I'm not reading the book, i'm still on the list at the library, but I'm enjoying lurking and reading your comments.
I'm sure many women can identify with the offensive actions of people around us who have thought "we", whoever "we" are, didn't "belong", wherever it might have been. It is probably especially true for women over 60, probably not as bad as these women had to deal with, but it may now be more subtle.
When I worked for Dept of Army, there were three times, once I had some authority, that men told me I was "intimidating", "not going to change my mind," "too strong." (I have a voice that is lower in tenor and strong, which has served me well as a teacher or presenter) Two of these men had just met me, the third was very frightened of authority and my position and work were backed by the chief-of-staff. Fortunately in the first two cases, people who I had worked with and knew me spoke up to say "I don't think anybody here is intimidated by Jean Perry, " and a young woman captain said "jean did just what we as officers are trained to, to be assertive and be confident, not aggressive."

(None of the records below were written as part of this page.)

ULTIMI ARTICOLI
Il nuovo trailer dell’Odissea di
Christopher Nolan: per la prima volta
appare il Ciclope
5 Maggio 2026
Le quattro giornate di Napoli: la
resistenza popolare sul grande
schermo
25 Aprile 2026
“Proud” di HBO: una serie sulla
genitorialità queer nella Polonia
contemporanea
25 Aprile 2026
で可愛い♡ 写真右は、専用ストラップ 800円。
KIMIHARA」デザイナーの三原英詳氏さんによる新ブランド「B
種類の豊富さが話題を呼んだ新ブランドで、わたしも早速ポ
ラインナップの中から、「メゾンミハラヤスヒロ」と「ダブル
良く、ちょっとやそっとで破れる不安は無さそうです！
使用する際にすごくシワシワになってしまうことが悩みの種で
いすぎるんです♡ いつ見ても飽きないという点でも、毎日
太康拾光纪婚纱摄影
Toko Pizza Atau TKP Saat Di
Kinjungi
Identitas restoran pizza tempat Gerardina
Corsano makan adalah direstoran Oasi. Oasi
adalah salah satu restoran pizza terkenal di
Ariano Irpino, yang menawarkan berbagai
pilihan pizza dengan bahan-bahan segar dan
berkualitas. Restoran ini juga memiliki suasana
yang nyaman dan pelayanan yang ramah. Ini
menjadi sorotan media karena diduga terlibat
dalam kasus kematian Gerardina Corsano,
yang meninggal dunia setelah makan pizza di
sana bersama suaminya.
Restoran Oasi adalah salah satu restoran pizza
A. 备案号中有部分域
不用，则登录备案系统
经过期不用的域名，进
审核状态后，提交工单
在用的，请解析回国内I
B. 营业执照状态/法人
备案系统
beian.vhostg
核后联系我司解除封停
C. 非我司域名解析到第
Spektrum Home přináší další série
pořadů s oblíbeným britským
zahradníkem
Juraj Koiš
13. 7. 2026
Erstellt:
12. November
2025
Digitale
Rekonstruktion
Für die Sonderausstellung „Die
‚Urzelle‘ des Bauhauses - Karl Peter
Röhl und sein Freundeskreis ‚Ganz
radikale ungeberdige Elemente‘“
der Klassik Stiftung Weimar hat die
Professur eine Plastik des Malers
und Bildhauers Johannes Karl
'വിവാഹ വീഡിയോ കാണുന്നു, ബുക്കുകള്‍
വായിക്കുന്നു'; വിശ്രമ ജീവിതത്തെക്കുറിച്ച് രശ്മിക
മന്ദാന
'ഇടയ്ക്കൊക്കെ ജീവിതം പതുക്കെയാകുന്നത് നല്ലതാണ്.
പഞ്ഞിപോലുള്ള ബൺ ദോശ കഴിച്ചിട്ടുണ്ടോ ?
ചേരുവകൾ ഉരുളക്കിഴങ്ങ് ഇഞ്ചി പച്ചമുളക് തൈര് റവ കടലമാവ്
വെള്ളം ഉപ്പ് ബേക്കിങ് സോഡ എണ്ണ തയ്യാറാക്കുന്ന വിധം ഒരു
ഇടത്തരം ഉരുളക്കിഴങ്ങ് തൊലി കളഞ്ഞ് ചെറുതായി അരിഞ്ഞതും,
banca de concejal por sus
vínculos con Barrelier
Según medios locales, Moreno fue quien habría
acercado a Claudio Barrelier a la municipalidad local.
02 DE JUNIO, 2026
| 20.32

The subtle message, of course, was we don't like women being so sure of themselves/being in control/having authority. I worked very hard at walking the line between those behaviors and being a person people wanted to work with/for. Most of the people I worked with were accepting of my authority/program, but a couple of men not being o k with me could be a hindrance.
It sounds like those women at NASA had to work even harder to get respect for what they knew and were capable of.